Base R is able to adapt a single command to plot two variables according to the nature of the variables involved. So if we plot a (perhaps suitably transformed) variable against a factor we will get boxplots.

When we read the data in using read_csv and asked for the structure R told us that Diet was a character vector. In order to carry out analysis on such data we have to coerce it to a factor.

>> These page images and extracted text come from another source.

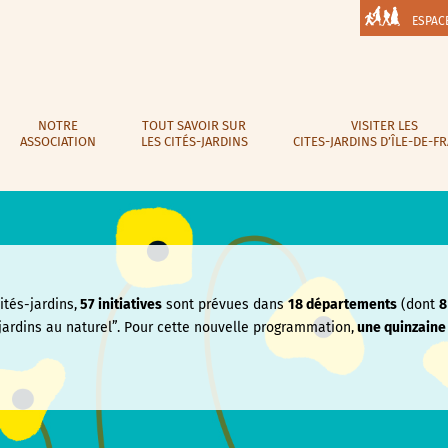
ESPAC
NOTRE
TOUT SAVOIR SUR
VISITER LES
ASSOCIATION
LES CITÉS-JARDINS
CITES-JARDINS D’ÎLE-DE-F
tés-jardins,
57 initiatives
sont prévues dans
18 départements
(dont
8
jardins au naturel”. Pour cette nouvelle programmation,
une quinzain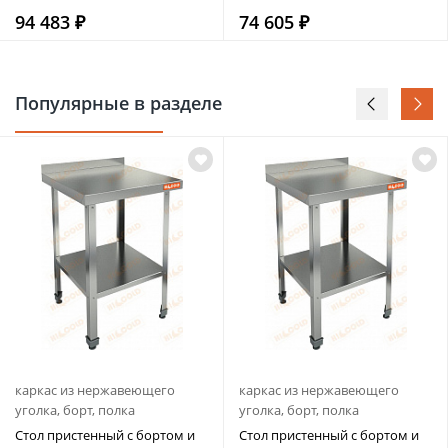
94 483 ₽
74 605 ₽
Популярные в разделе
каркас из нержавеющего
каркас из нержавеющего
уголка, борт, полка
уголка, борт, полка
Стол пристенный с бортом и
Стол пристенный с бортом и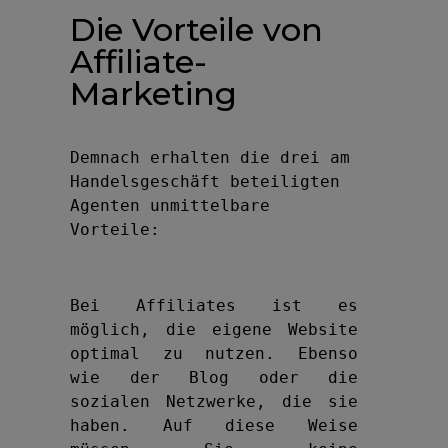
Die Vorteile von
Affiliate-
Marketing
Demnach erhalten die drei am 
Handelsgeschäft beteiligten 
Agenten unmittelbare 
Vorteile:
Bei Affiliates ist es 
möglich, die eigene Website 
optimal zu nutzen. Ebenso 
wie der Blog oder die 
sozialen Netzwerke, die sie 
haben. Auf diese Weise 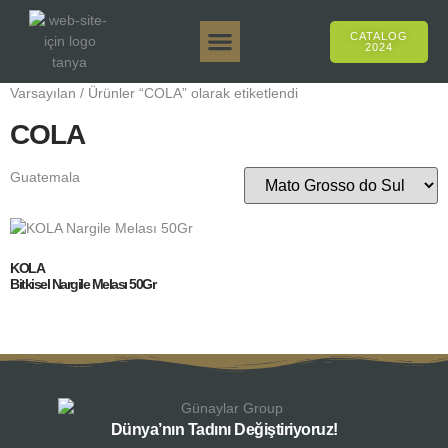
CATALOG
2024
Tanya 50gr.
Tanya 250gr.
Tanya 125gr.
Tanya E-Aroma
Tanya 500gr.
Online Sales
Varsayılan
/ Ürünler “COLA” olarak etiketlendi
COLA
Guatemala
KOLA
Bitkisel Nargile Melası 50Gr
Dünya’nın Tadını Değiştiriyoruz!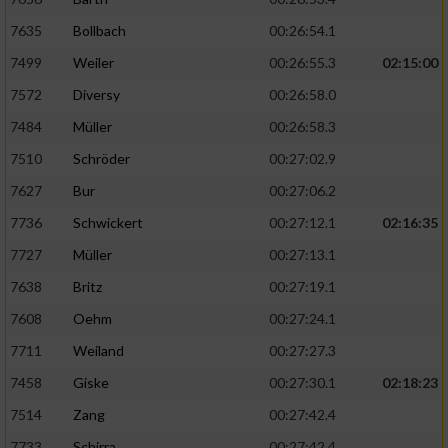
7635
Bollbach
00:26:54.1
7499
Weiler
00:26:55.3
02:15:00
7572
Diversy
00:26:58.0
7484
Müller
00:26:58.3
7510
Schröder
00:27:02.9
7627
Bur
00:27:06.2
7736
Schwickert
00:27:12.1
02:16:35
7727
Müller
00:27:13.1
7638
Britz
00:27:19.1
7608
Oehm
00:27:24.1
7711
Weiland
00:27:27.3
7458
Giske
00:27:30.1
02:18:23
7514
Zang
00:27:42.4
7733
Schirra
00:27:42.4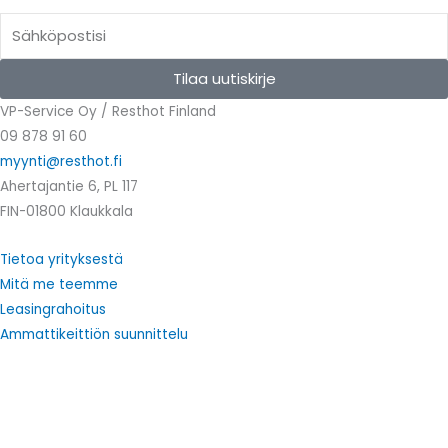
Email
Tilaa uutiskirje
VP-Service Oy / Resthot Finland
09 878 91 60
myynti@resthot.fi
Ahertajantie 6, PL 117
FIN-01800 Klaukkala
Tietoa yrityksestä
Mitä me teemme
Leasingrahoitus
Ammattikeittiön suunnittelu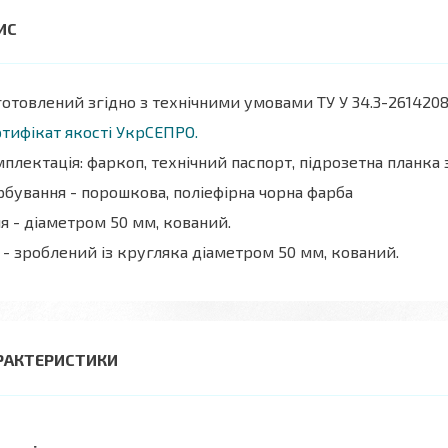
отовлений згідно з технічними умовами ТУ У 34.3-2614208
тифікат якості УкрСЕПРО.
плектація: фаркоп, технічний паспорт, підрозетна планка
бування - порошкова, поліефірна чорна фарба
я - діаметром 50 мм, кований.
 - зроблений із кругляка діаметром 50 мм, кований.
РАКТЕРИСТИКИ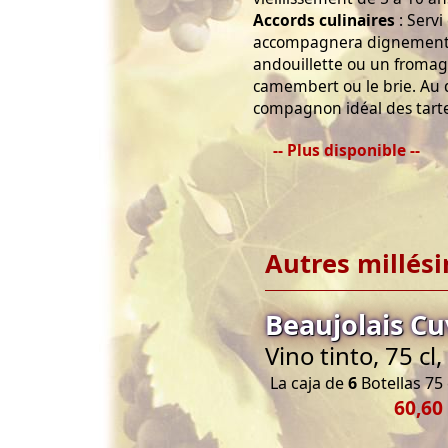
Accords culinaires
: Servi
accompagnera dignement 
andouillette ou un fromage
camembert ou le brie. Au de
compagnon idéal des tarte
-- Plus disponible --
Autres millés
Beaujolais C
Vino tinto, 75 cl
La caja de
6
Botellas 75 
60,60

This is a single line of code in R.

d$Diet<-as.factor(d$Diet)

The older, base R command (not run here) uses a dot instead of an underscore and automatically carries out this step for you.

# Base R uses a dot not an underscore. read.csv not read_csv
# d<-read.csv("sleep_csv")
# Note that code that has a # before it is not run. This can be used to deactivate code that you still want to include in a document for reference purposes

However the change implemented in the readr package was made because when more complex data is read in this default behaviour can be undedesirable. As RStudio prompts you to use read_csv this had to be pointed out. It can cause confusion! Sorry about this. So do always check your data using str.

plot(d$logBodyWt ~ d$Diet)

Plotting a numerical variable against another numerical variable produces a scatterplot.

plot(d$BodyWt~d$BrainWt)

This shows up the problem with using the untronsformed variables in this case. In order to analyse these data you will need to log transform more than one variable.

Exercise

Make histograms of all the other variables in the data set. What do you find? Log transform the variables which may require transformation. Replot the data. Write up the exercise using annotated R code as a markdown document.

References

Allison, T, and DV Cicchetti. 1976. “Sleep in Mammals: Ecological and Constitutional Correlates.” Science 194 (4266). American Association for the Advancement of Science: 732–34. doi:10.1126/science.982039.